Pablo Valadares/Câmara dos Deputados

A proposta de emenda à Constituição que permite o parcelamento das dívidas dos municípios com o Instituto Nacional do Seguro Social (INSS) está avançando na Câmara dos Deputados. A medida, já aprovada no Senado, deve ser analisada por uma comissão especial antes de seguir para votação no plenário.

A PEC 66/2023 prevê que os pagamentos possam ser diluídos em até 25 anos, aliviando as contas municipais. O parcelamento busca garantir que os municípios, especialmente os menores, possam regularizar sua situação e continuar recebendo repasses federais, sem comprometer os serviços públicos essenciais.
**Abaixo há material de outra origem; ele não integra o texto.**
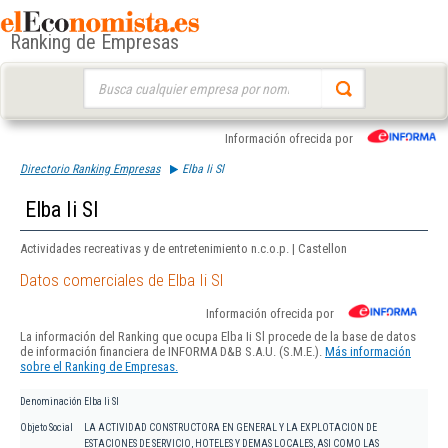
Ranking de Empresas
Buscar:
Información ofrecida por
Directorio Ranking Empresas
Elba Ii Sl
Elba Ii Sl
Actividades recreativas y de entretenimiento n.c.o.p. | Castellon
Datos comerciales de Elba Ii Sl
Información ofrecida por
La información del Ranking que ocupa Elba Ii Sl procede de la base de datos
de información financiera de INFORMA D&B S.A.U. (S.M.E.).
Más información
sobre el Ranking de Empresas.
Denominación
Elba Ii Sl
Objeto Social
LA ACTIVIDAD CONSTRUCTORA EN GENERAL Y LA EXPLOTACION DE
ESTACIONES DE SERVICIO, HOTELES Y DEMAS LOCALES, ASI COMO LAS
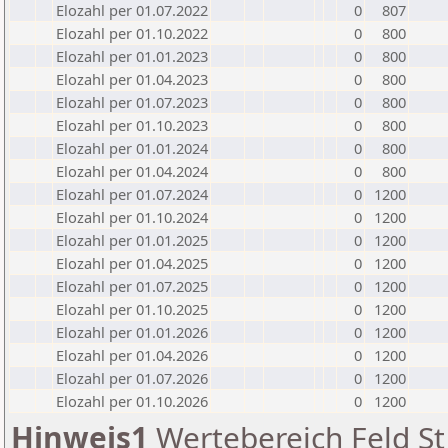
Elozahl per 01.07.2022
0
807
Elozahl per 01.10.2022
0
800
Elozahl per 01.01.2023
0
800
Elozahl per 01.04.2023
0
800
Elozahl per 01.07.2023
0
800
Elozahl per 01.10.2023
0
800
Elozahl per 01.01.2024
0
800
Elozahl per 01.04.2024
0
800
Elozahl per 01.07.2024
0
1200
Elozahl per 01.10.2024
0
1200
Elozahl per 01.01.2025
0
1200
Elozahl per 01.04.2025
0
1200
Elozahl per 01.07.2025
0
1200
Elozahl per 01.10.2025
0
1200
Elozahl per 01.01.2026
0
1200
Elozahl per 01.04.2026
0
1200
Elozahl per 01.07.2026
0
1200
Elozahl per 01.10.2026
0
1200
Hinweis1
Wertebereich Feld St 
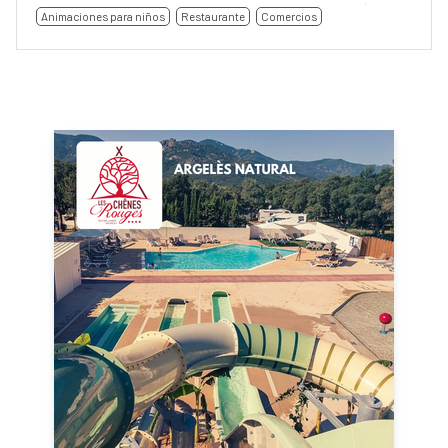
Animaciones para niños
Restaurante
Comercios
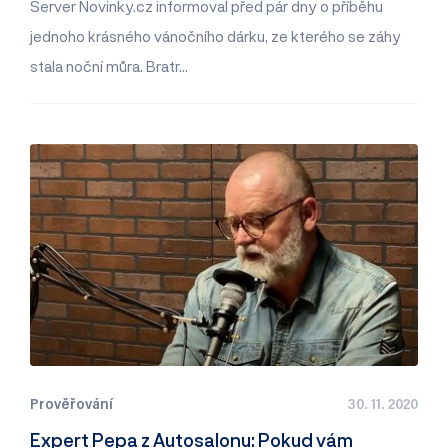
Server Novinky.cz informoval před pár dny o příběhu
jednoho krásného vánočního dárku, ze kterého se záhy
stala noční můra. Bratr…
Prověřování
30. 11. 2020
Expert Pepa z Autosalonu: Pokud vám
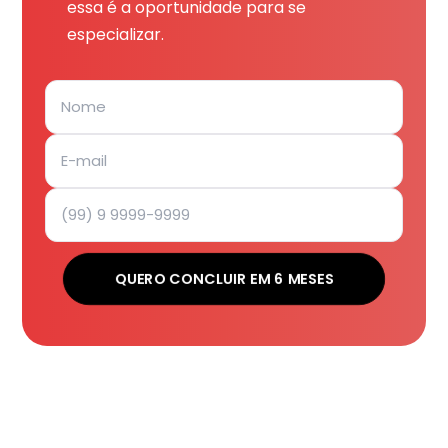
essa é a oportunidade para se
especializar.
QUERO CONCLUIR EM 6 MESES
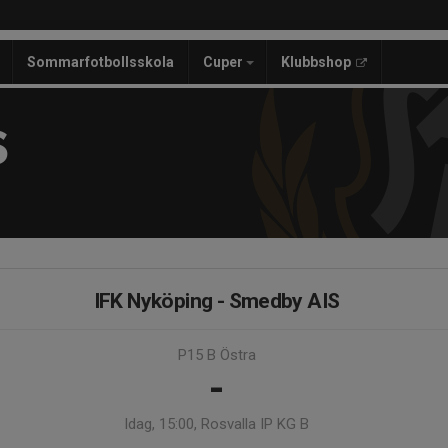
Sommarfotbollsskola
Cuper
Klubbshop
S
IFK Nyköping - Smedby AIS
P15 B Östra
-
Idag, 15:00, Rosvalla IP KG B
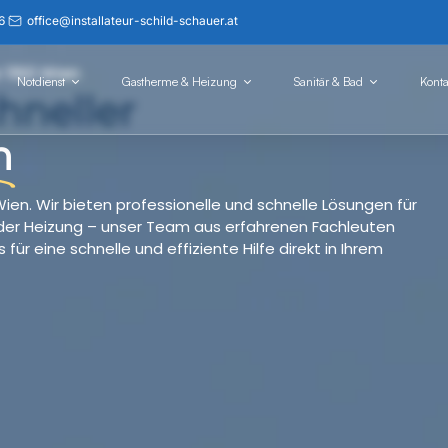
6
office@installateur-schild-schauer.at
 1160 Wien
Notdienst
Gastherme & Heizung
Sanitär & Bad
Konta
hneller
n
Wien. Wir bieten professionelle und schnelle Lösungen für
s oder Heizung – unser Team aus erfahrenen Fachleuten
für eine schnelle und effiziente Hilfe direkt in Ihrem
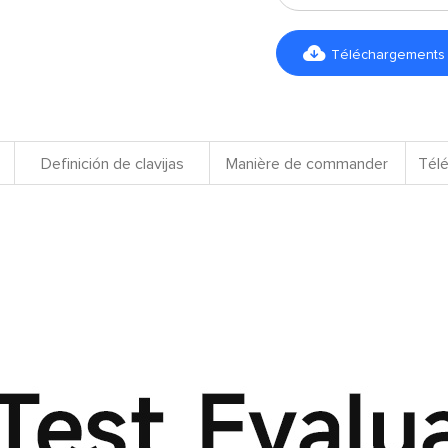

Téléchargements d
Definición de clavijas
Manière de commander
Télé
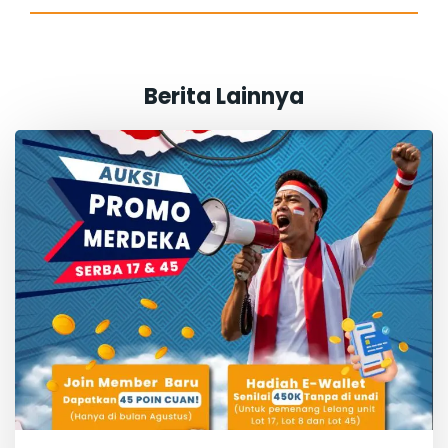
Berita Lainnya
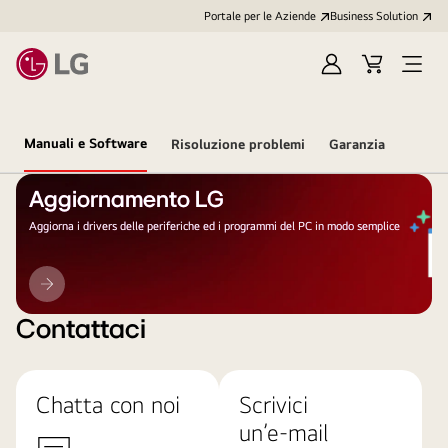
Portale per le Aziende
Business Solution
Accedi
Cart
Open
/
Menu
Registrati
Manuali e Software
Risoluzione problemi
Garanzia
Aggiornamento LG
Aggiorna i drivers delle periferiche ed i programmi del PC in modo semplice
Aggiornamento
LG
Contattaci
Chatta con noi
Scrivici
un’e-mail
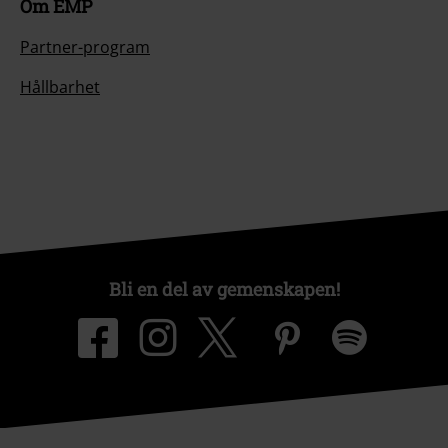
Om EMP
Partner-program
Hållbarhet
Bli en del av gemenskapen!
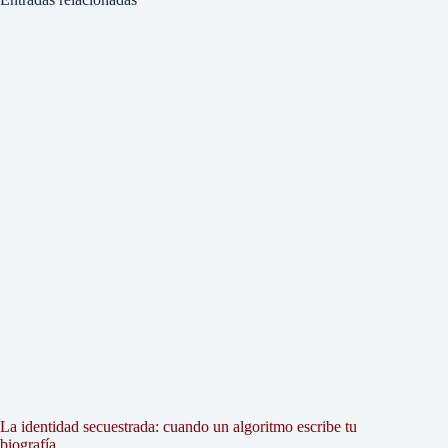
La identidad secuestrada: cuando un algoritmo escribe tu
biografía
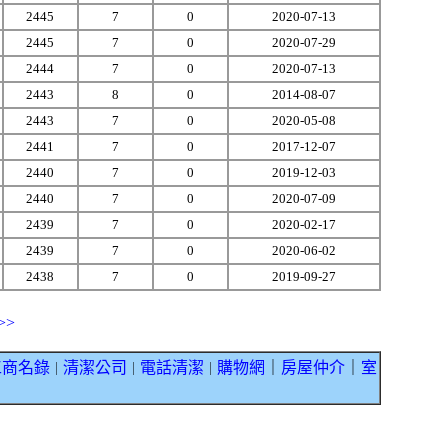
2445
7
0
2020-07-13
2445
7
0
2020-07-29
2444
7
0
2020-07-13
2443
8
0
2014-08-07
2443
7
0
2020-05-08
2441
7
0
2017-12-07
2440
7
0
2019-12-03
2440
7
0
2020-07-09
2439
7
0
2020-02-17
2439
7
0
2020-06-02
2438
7
0
2019-09-27
>>
工商名錄
清潔公司
電話清潔
購物網
｜
房屋仲介
｜
室
｜
｜
｜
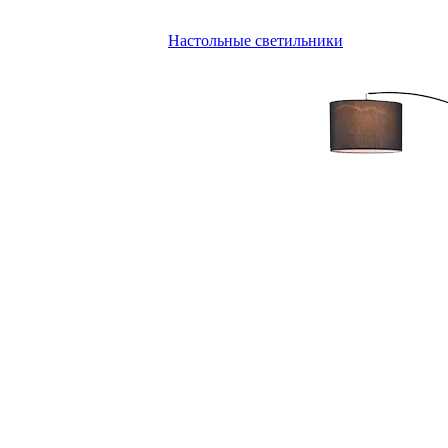
Настольные светильники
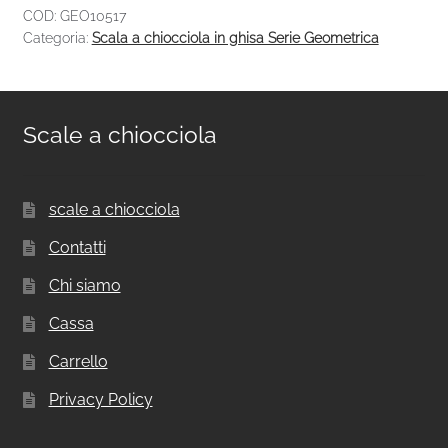
COD:
GEO10517
Categoria:
Scala a chiocciola in ghisa Serie Geometrica
Scale a chiocciola
scale a chiocciola
Contatti
Chi siamo
Cassa
Carrello
Privacy Policy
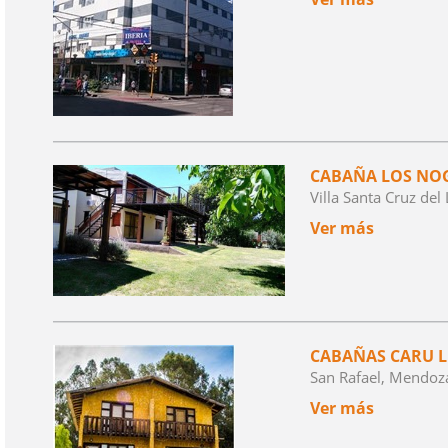
CABAÑA LOS NO
Villa Santa Cruz de
Ver más
CABAÑAS CARU 
San Rafael, Mendoz
Ver más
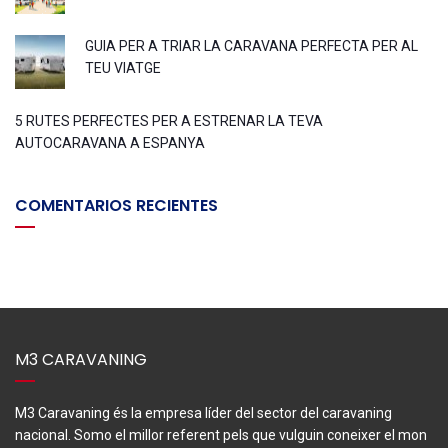
GUIA PER A TRIAR LA CARAVANA PERFECTA PER AL
TEU VIATGE
5 RUTES PERFECTES PER A ESTRENAR LA TEVA
AUTOCARAVANA A ESPANYA
COMENTARIOS RECIENTES
M3 CARAVANING
M3 Caravaning és la empresa líder del sector del caravaning
nacional. Somo el millor referent pels que vulguin coneixer el mon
Municípios que acumulam dívidas previdenciárias acabam sofrendo restrições no recebimento de transferências federais, como as emendas parlamentares, e têm parte do Fundo de Participação dos Municípios (FPM) retida para quitação dos débitos. A proposta estabelece que as parcelas serão limitadas ao menor valor entre 1% da receita corrente líquida do ano anterior ou a divisão do total da dívida por 300 meses, com possibilidade de extensão por mais cinco anos.

Outro ponto relevante da PEC é a adequação dos regimes próprios de previdência social (RPPS) dos estados e municípios à reforma previdenciária de 2019. Caso a emenda seja aprovada, os entes terão um prazo de 18 meses para implementar regras semelhantes às da União, sob pena de adoção automática das normas federais.

Além das dívidas previdenciárias, a PEC também trata dos precatórios, estabelecendo limites para os pagamentos conforme a arrecadação municipal. Para financiá-los, 40% dos recursos da Compensação Financeira pela Exploração de Recursos Minerais (Cfem) serão destinados a essa finalidade.

Com a tramitação, a expectativa é de que a PEC avance no primeiro semestre de 2025, garantindo um alívio financeiro para os municípios e maior previsibilidade no planejamento das contas públicas.